Zoals de Amerikaanse popjournalist Michael Azerrad al opviel: het lijkt soms wel alsof de muziekgeschiedenis ineens van Talking Heads naar Nirvana springt, zonder dat daartussen ondergronds al van allerlei interessants en belangwekkends gebeurde. Alsof die gitaarherrie die men Grunge ging noemen er ‘zomaar ineens’ was. Azerrad vulde deze lacune met zijn veelgeprezen boek ‘Our Band Could Be Your Life’, met de verhalen van 13 bands, waar niet alleen Kurt Cobain stuk voor stuk fan van was, maar die de basis hebben gelegd voor alle ‘alternative’ of ‘indie rock’ die vanaf Nirvana ‘zomaar ineens’ te horen viel. Eén van die 13 bands was Dinosaur Jr, hier in Vera wel bekend (net als die andere 12 trouwens). Bassist van deze indie-pioniers was Lou Barlow, die er zelf nog een andere band op nahield: Sebadoh.

 Beetje een lang intro, zou je denken, maar je doet de geschiedenis geweld aan als je Lou Barlow en zijn Sebadoh niet in het juiste historische kader plakt. Voor de mensen die niet eind jaren ’80, begin jaren ’90 aan het eind van hun middelbare school of in hun eerste studentenjaren zaten, is het goed te weten dat we hier met een legendarische band te maken hebben. Die, en dat zeg ik er om schampere opmerkingen voor te zijn maar meteen bij, misschien wat gedateerd overkomt (de laatste plaat is van 1999), maar nog altijd relevant genoeg is om als inspiratiebron voor talloze hedendaagse bands te fungeren. En het leuke van Sebadoh is dat ze in twee heel verschillende richtingen inspireren: de songs van gitarist Jason Loewenstein vliegen vaak gierend uit de bocht, terwijl de liedjes van Lou Barlow veel rustiger poppareltjes zijn. Zelden een band met twee zulke verschillende gezichten gehoord (soms ook binnen één song!), en beide boegbeelden hebben zo hun fans.

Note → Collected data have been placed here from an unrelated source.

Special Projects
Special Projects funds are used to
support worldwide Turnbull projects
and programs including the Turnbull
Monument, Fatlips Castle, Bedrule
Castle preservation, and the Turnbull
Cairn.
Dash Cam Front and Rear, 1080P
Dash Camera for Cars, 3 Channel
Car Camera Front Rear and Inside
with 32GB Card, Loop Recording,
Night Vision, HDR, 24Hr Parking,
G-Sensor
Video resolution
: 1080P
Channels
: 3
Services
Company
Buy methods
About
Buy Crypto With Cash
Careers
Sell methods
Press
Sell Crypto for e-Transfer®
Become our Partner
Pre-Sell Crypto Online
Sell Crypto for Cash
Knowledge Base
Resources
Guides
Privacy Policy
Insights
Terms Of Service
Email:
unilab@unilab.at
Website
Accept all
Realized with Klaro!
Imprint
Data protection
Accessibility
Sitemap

Voor elk wat wils, zou ik hier dus zeggen.

Zelf val ik altijd net iets meer voor Sebadohs Barlow-kant, maar dat komt eigenlijk omdat ik Barlow eerder dan van Sebadoh al kende van zijn zijprojecten The Folk Implosion en Sentridoh, die nog verder uitgeklede lo-fi singer/songwriterliedjes bieden. En omdat ik hem een paar keer solo heb zien spelen, optredens die wisselden tussen ontroerend mooi (de songs) en hilarisch grappig (Barlows vertellingen tussen de songs door); wat mij betreft de beste ingrediënten voor een goed singer/songwriterconcert. Jason Loewenstein zorgt er binnen Sebadoh echter voor dat er ook geweldig gerockt wordt. Hun unieke samenwerking leidde tot fijne singles als ‘Careful’, ‘Magnet’s Coil’ en ‘Rebound’. “Hee”, denkt de oplettende lezer nu, “die T-Ice noemt allemaal liedjes van ‘Bakesale’, de vijfde plaat uit 1994”.

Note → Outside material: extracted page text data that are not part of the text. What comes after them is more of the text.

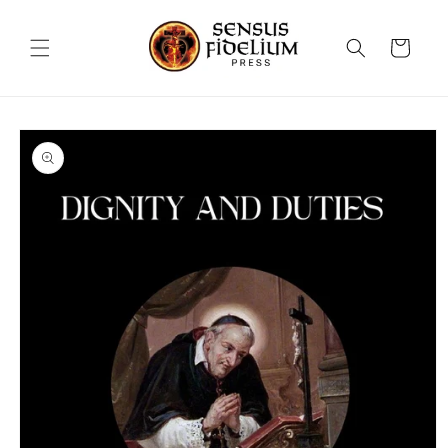
Skip to
content
Cart
Skip to
product
information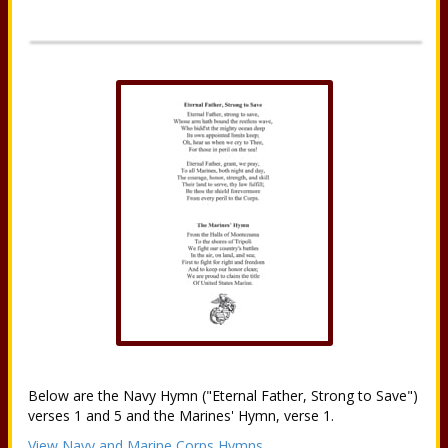
Below are the Navy Hymn ("Eternal Father, Strong to Save")
verses 1 and 5 and the Marines' Hymn, verse 1.
View Navy and Marine Corps Hymns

Dat is vanzelfsprekend niet zomaar. Waar Sebadoh in 2008 de vierde plaat ‘Bubble & Scrape’ in zijn geheel in Vera kwam spelen, is het nu de beurt aan ‘Bakesale’. Als ze die lijn nou over een paar jaar nóg een keer willen voortzetten, dan komt mijn favoriete werk ‘Harmacy’ (1996) ook nog integraal voorbij. Daarop staat namelijk één van de bands beste en meest geliefde nummers ‘Beauty Of The Ride’, naast een hoop ander moois. Gelukkig heeft Sebadoh, het illustere trio dat wij hier in Vera tot onze huisfavorieten rekenen, aangegeven naast ‘Bakesale’ ook een aantal andere songs te gaan spelen, dus dat magische liedje komt vast nog voorbij. De ketting van de muziekgeschiedenis is lang. Vanavond ziet u één van de belangrijkste schakels van die ketting, die van die mooie tijd begin jaren ’90.